--- START ---

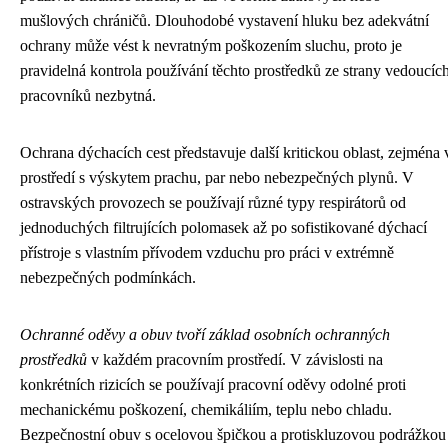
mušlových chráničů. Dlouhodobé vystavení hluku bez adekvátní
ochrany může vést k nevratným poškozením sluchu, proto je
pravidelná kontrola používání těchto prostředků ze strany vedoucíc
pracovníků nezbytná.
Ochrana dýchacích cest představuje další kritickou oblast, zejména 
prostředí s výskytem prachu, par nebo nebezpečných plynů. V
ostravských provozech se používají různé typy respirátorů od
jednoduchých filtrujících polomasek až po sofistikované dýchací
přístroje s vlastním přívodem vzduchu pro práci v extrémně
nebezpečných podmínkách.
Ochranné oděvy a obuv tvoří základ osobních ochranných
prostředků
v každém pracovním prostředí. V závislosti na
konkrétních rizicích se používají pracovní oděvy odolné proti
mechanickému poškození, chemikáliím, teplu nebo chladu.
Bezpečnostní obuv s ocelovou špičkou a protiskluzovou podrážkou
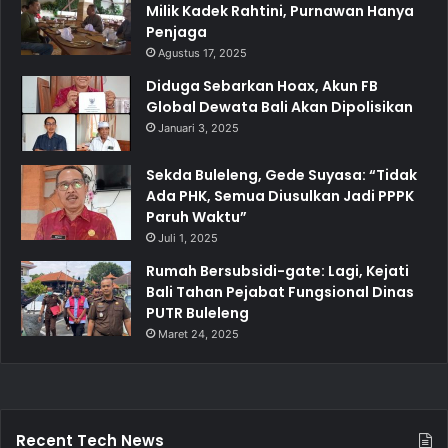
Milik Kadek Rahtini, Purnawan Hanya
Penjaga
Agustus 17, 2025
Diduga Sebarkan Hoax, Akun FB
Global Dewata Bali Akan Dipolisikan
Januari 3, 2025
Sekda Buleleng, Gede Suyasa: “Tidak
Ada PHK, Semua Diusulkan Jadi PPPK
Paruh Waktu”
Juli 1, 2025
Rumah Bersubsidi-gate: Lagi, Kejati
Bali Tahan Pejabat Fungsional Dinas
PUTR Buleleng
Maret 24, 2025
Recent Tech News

--- END ---

The line containing "jednoduchých filtrujících polomasek" marks the end; please output exactly the lines of the listing above from its first line through that line, without pictures.

mušlových chráničů. Dlouhodobé vystavení hluku bez adekvátní
ochrany může vést k nevratným poškozením sluchu, proto je
pravidelná kontrola používání těchto prostředků ze strany vedoucíc
pracovníků nezbytná.
Ochrana dýchacích cest představuje další kritickou oblast, zejména 
prostředí s výskytem prachu, par nebo nebezpečných plynů. V
ostravských provozech se používají různé typy respirátorů od
jednoduchých filtrujících polomasek až po sofistikované dýchací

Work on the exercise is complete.